Il y avait parmi ces malheureux sept Français et trois Allemands; les autres étoient Anglais ou Hollandais. Comme leur nombre diminuoit chaque jour, et qu’ils se voyaient mourir de misère l’un après l’autre, ils prirent la résolution de sortir à quelque prix que ce fut de cette île, dont ils ne pouvoient pas espérer qu’aucun vaisseau d’Europe vint jamais les tirer, le port étant inaccessible à ceux mêmes d’une médiocre grandeur. Dans cette vue, ils firent, des débris de leurs navires, une chaloupe assez grande pour les porter; avec des sommes d’argent considérables qui leur restoient. Ils devoient mettre le lendemain à la voile, quand le roi du pays, qui eut quelque soupçon de ce qui se passoit, leur envoya demander leur chaloupe, qu’il trouvoit, disait-il, fort à son gré. Ce n’étoit visiblement qu’un prétexte pour les arrêter, et pour se rendre maître de leur argent. Les Européens, qui se trouvèrent alors assemblés dans une cabane sur le bord de la mer, tinrent conseil, et furent tous d’avis de refuser la demande du roi de Mayotte le plus honnêtement qu’ils pourroient. Ils virent bien qu’après cette démarche on ne chercheroit qu’à les perdre, et qu’ainsi, il falloit qu’ils se tinssent sur leurs gardes plus que jamais.Mais les barbares qui s’étoient aperçus que la poudre manquoit, par ce qu’ils n’alloient plus à la chasse, les environnèrent en foule et les attaquèrent avec furie dans leur cabane, où ils se défendirent longtemps. Comme elle n’étoit environnée que de grosses nattes, et qu’elle n’étoit couverte que de paille et d’écorces d’arbres, les barbares y mirent le feu, et y brûlèrent la plupart de ces misérables. Ceux qui échappèrent à demi grillés ne furent pas plus heureux, car on les mit brutalement à mort. Ainsi, de toute cette troupe, il ne resta que trois Anglais, qui se tinrent cachés jusqu’à ce que la fureur du combat et du carnage fut passée. On eut pitié d’eux, et on leur donna un petit canot avec quatre hommes qui les menèrent à Angasie [Grande Comore].

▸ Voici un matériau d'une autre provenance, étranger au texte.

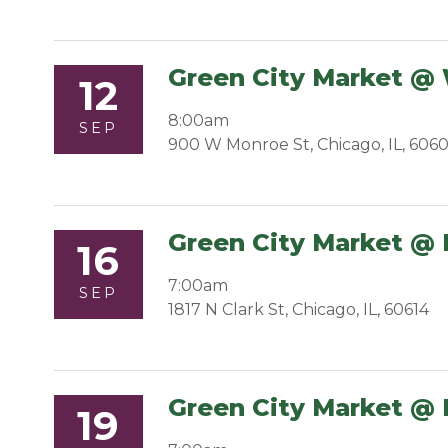
Green City Market @
12
8:00am
SEP
900 W Monroe St, Chicago, IL, 606
Green City Market @ 
16
7:00am
SEP
1817 N Clark St, Chicago, IL, 60614
Green City Market @ 
19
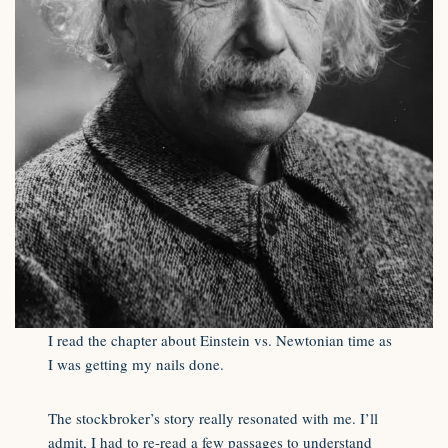
I read the chapter about Einstein vs. Newtonian time as
I was getting my nails done.
The stockbroker’s story really resonated with me. I’ll
admit, I had to re-read a few passages to understand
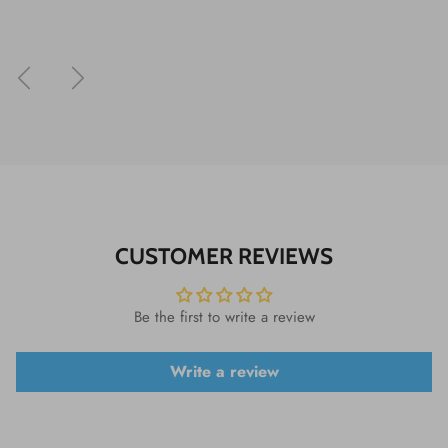
Previous
Next
CUSTOMER REVIEWS
Be the first to write a review
Write a review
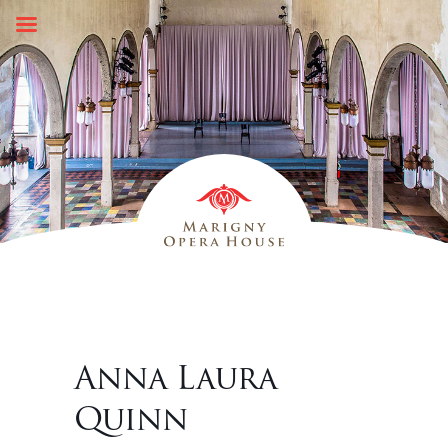
Skip
to
content
Anna Laura
Quinn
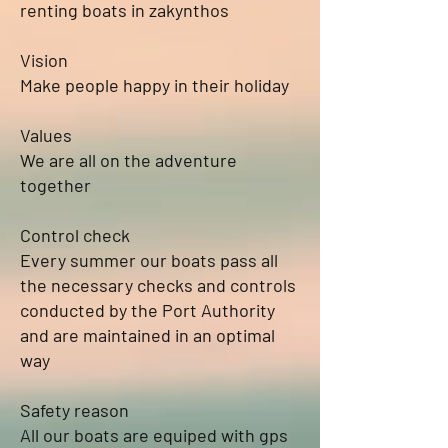
renting boats in zakynthos
Vision
Make people happy in their holiday
Values
We are all on the adventure
together
Control check
Every summer our boats pass all
the necessary checks and controls
conducted by the Port Authority
and are maintained in an optimal
way
Safety reason
All our boats are equiped with gps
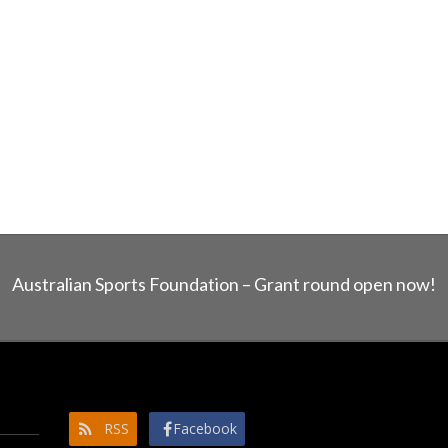
Australian Sports Foundation – Grant round open now!
RSS
Facebook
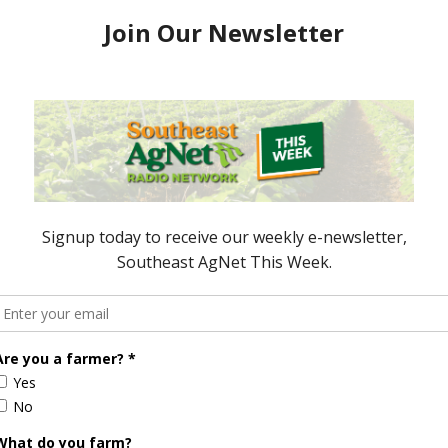
pen for
Nominations Open for
Georgia Young
Outstanding Georgia Young
r Award
Peanut Farmer Award
 2018
November 13, 2015
ored Content
Florida Cattle
Verdant
Enhancement
Robotics Offers
Board Awarded
Growers
Researcher
Targeted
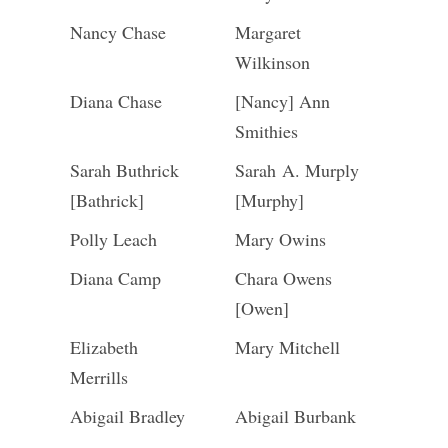
Nancy Chase
Margaret
Wilkinson
Diana Chase
[Nancy] Ann
Smithies
Sarah Buthrick
Sarah A. Murply
[Bathrick]
[Murphy]
Polly Leach
Mary Owins
Diana Camp
Chara Owens
[Owen]
Elizabeth
Mary Mitchell
Merrills
Abigail Bradley
Abigail Burbank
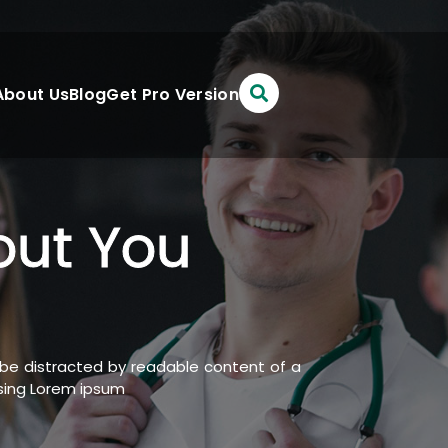
About Us
Blog
Get Pro Version
out You
ll be distracted by readable content of a
using Lorem ipsum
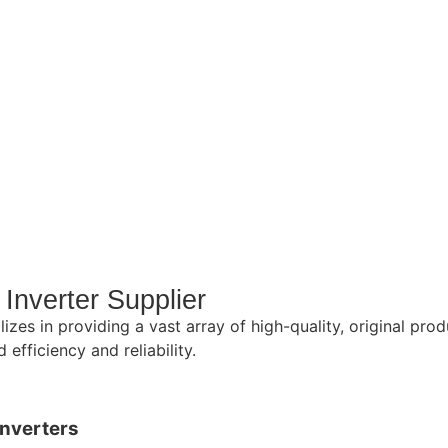
Inverter Supplier
lizes in providing a vast array of high-quality, original p
efficiency and reliability.
Inverters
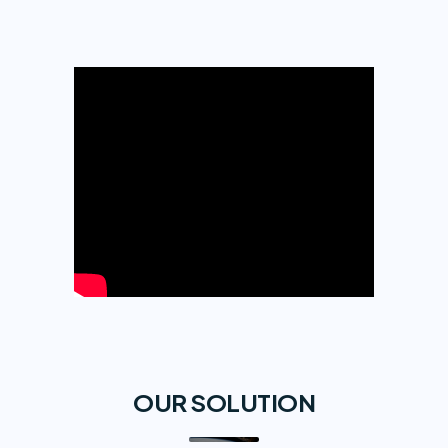
OUR SOLUTION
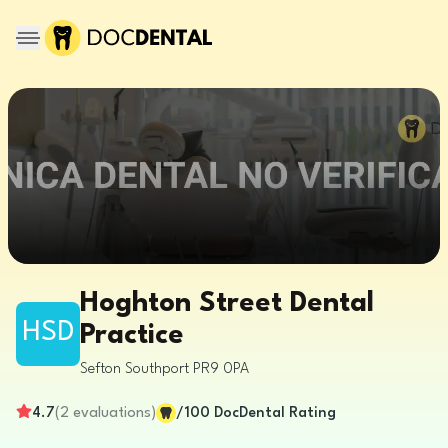
Hoghton Street Dental
HSD
Practice
Sefton
Southport
PR9 0PA
4.7
(
2
evaluations
)
/100
DocDental Rating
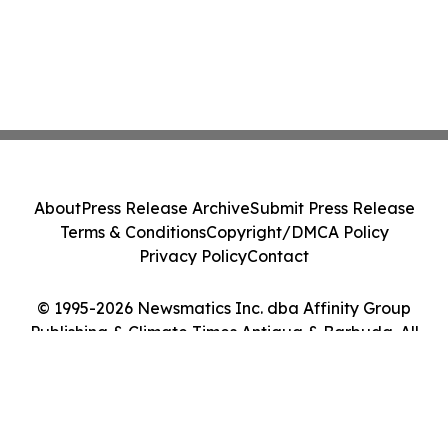
About
Press Release Archive
Submit Press Release
Terms & Conditions
Copyright/DMCA Policy
Privacy Policy
Contact
© 1995-2026 Newsmatics Inc. dba Affinity Group
Publishing & Climate Times Antigua & Barbuda. All
Rights Reserved.
Cookie Settings / Your Privacy Choices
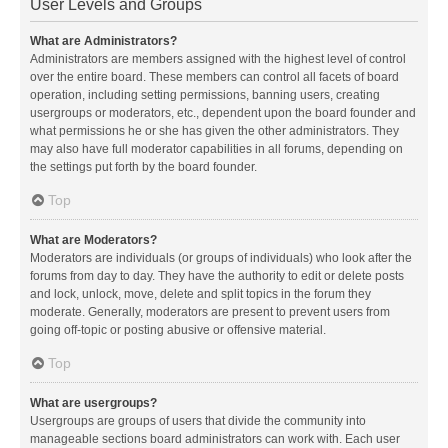
User Levels and Groups
What are Administrators?
Administrators are members assigned with the highest level of control
over the entire board. These members can control all facets of board
operation, including setting permissions, banning users, creating
usergroups or moderators, etc., dependent upon the board founder and
what permissions he or she has given the other administrators. They
may also have full moderator capabilities in all forums, depending on
the settings put forth by the board founder.
Top
What are Moderators?
Moderators are individuals (or groups of individuals) who look after the
forums from day to day. They have the authority to edit or delete posts
and lock, unlock, move, delete and split topics in the forum they
moderate. Generally, moderators are present to prevent users from
going off-topic or posting abusive or offensive material.
Top
What are usergroups?
Usergroups are groups of users that divide the community into
manageable sections board administrators can work with. Each user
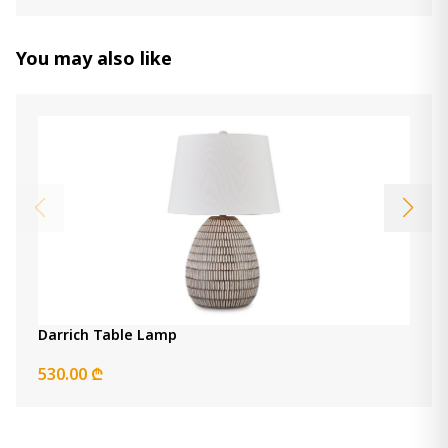
Danacy Table Lamp
440.00 ₾
Item: L235754
You may also like
Luandon Buffet Lamp
390.00 ₾
Item: L235783
Darrich Table Lamp
530.00 ₾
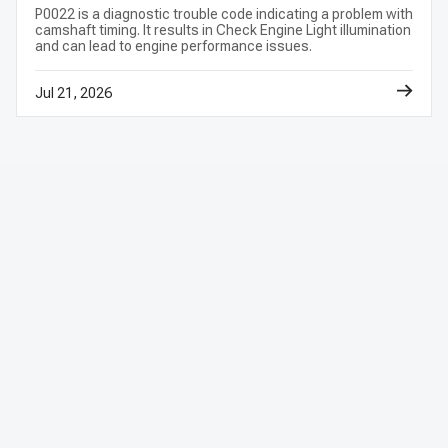
P0022 is a diagnostic trouble code indicating a problem with
camshaft timing. It results in Check Engine Light illumination
and can lead to engine performance issues.
Jul 21, 2026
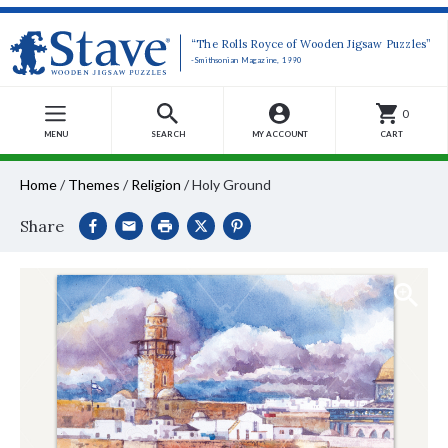
“The Rolls Royce of Wooden Jigsaw Puzzles”
-Smithsonian Magazine, 1990
0
MENU
SEARCH
MY ACCOUNT
CART
Home
/
Themes
/
Religion
/
Holy Ground
Share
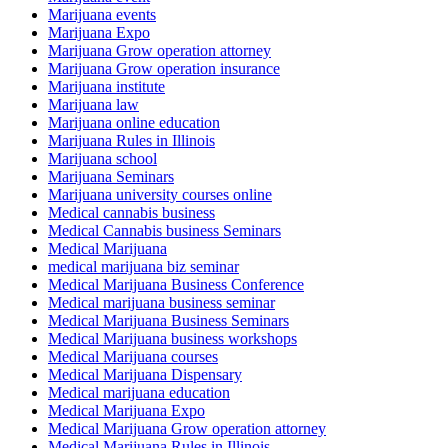
Marijuana events
Marijuana Expo
Marijuana Grow operation attorney
Marijuana Grow operation insurance
Marijuana institute
Marijuana law
Marijuana online education
Marijuana Rules in Illinois
Marijuana school
Marijuana Seminars
Marijuana university courses online
Medical cannabis business
Medical Cannabis business Seminars
Medical Marijuana
medical marijuana biz seminar
Medical Marijuana Business Conference
Medical marijuana business seminar
Medical Marijuana Business Seminars
Medical Marijuana business workshops
Medical Marijuana courses
Medical Marijuana Dispensary
Medical marijuana education
Medical Marijuana Expo
Medical Marijuana Grow operation attorney
Medical Marijuana Rules in Illinois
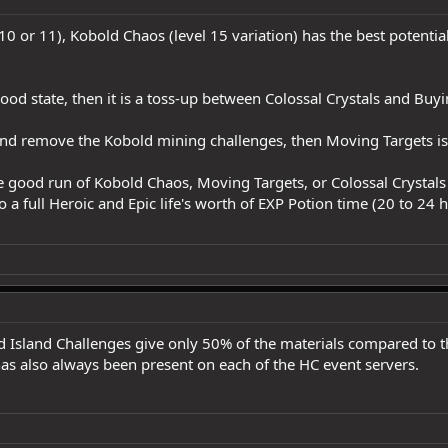
 10 or 11), Kobold Chaos (level 15 variation) has the best potentia
ood state, then it is a toss-up between Colossal Crystals and Buy
 and remove the Kobold mining challenges, then Moving Targets is 
one good run of Kobold Chaos, Moving Targets, or Colossal Crystal
o a full Heroic and Epic life's worth of EXP Potion time (20 to 24 
 Island Challenges give only 50% of the materials compared to th
as also always been present on each of the HC event servers.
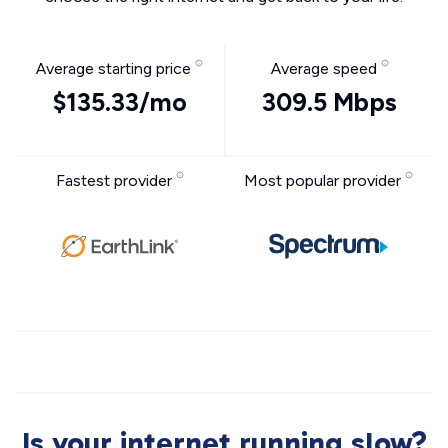
Average starting price
Average speed
$135.33/mo
309.5 Mbps
Fastest provider
Most popular provider
Is your internet running slow?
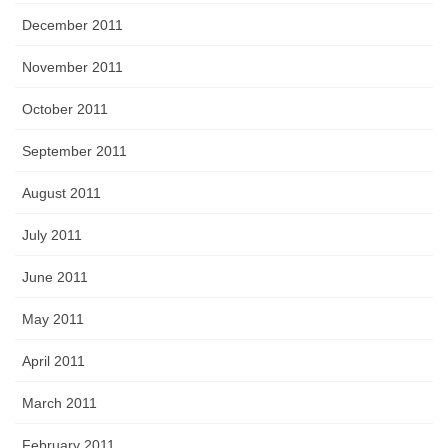
December 2011
November 2011
October 2011
September 2011
August 2011
July 2011
June 2011
May 2011
April 2011
March 2011
February 2011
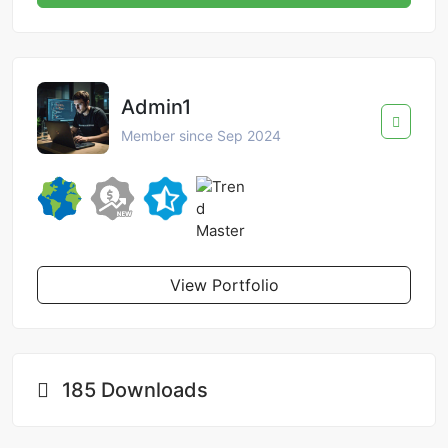
Admin1
Member since Sep 2024
View Portfolio
185 Downloads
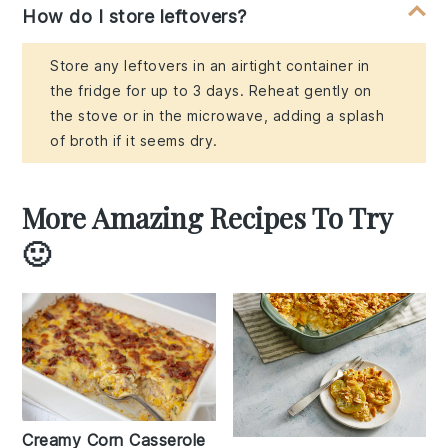
How do I store leftovers?
Store any leftovers in an airtight container in
the fridge for up to 3 days. Reheat gently on
the stove or in the microwave, adding a splash
of broth if it seems dry.
More Amazing Recipes To Try
🙂
Creamy Corn Casserole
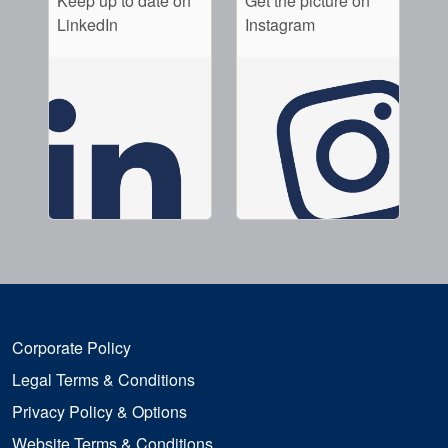
Keep up to date on
Get the picture on
LinkedIn
Instagram
Corporate Policy
Legal Terms & Conditions
Privacy Policy & Options
Website Terms & Conditions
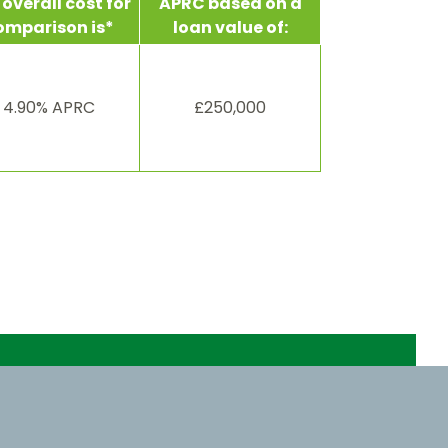
overall cost for
APRC based on a
omparison is*
loan value of:
4.90% APRC
£250,000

Ces pauvres gens y furent bien reçus par le roi de la partie occidentale de l’île où on les débarqua. Il les entretint d’abord ) ses dépends; mais s’étant bientôt lassé de cette hospitalité, il les laissa chercher de quoi vivre comme ils pourroient. Pendant une année et demie, ils se nourrirent du fruit du cocotier, et du lait qu’ils tiraient des vaches, quand ils pouvoient en trouver à l’écart; après quoi un des trois ne pouvant pas soutenir plus longtemps une si grande disette, tomba malade et mourut. Ses deux compagnons se mirent au devoir de l’enterrer; mais comme si la terre eût dû être profanée par la sépulture d’un Européen, les habitants d’Angasie ne voulurent pas le leur permettre, et les obligèrent de le jeter à la mer. Voilà ce que nous apprîmes ces deux Anglais.»
extrait des Lettres édifiantes et curieuses, missions étrangères, Mémoires des Indes, Lyon 1819, cité par Jean-Claude Hébert, "Mayotte au XVIIIe siècle, des pirates européens aux pirates malgaches, en passant par les sultans batailleurs et les traitants d'esclaves français" acte de conférence, 1998.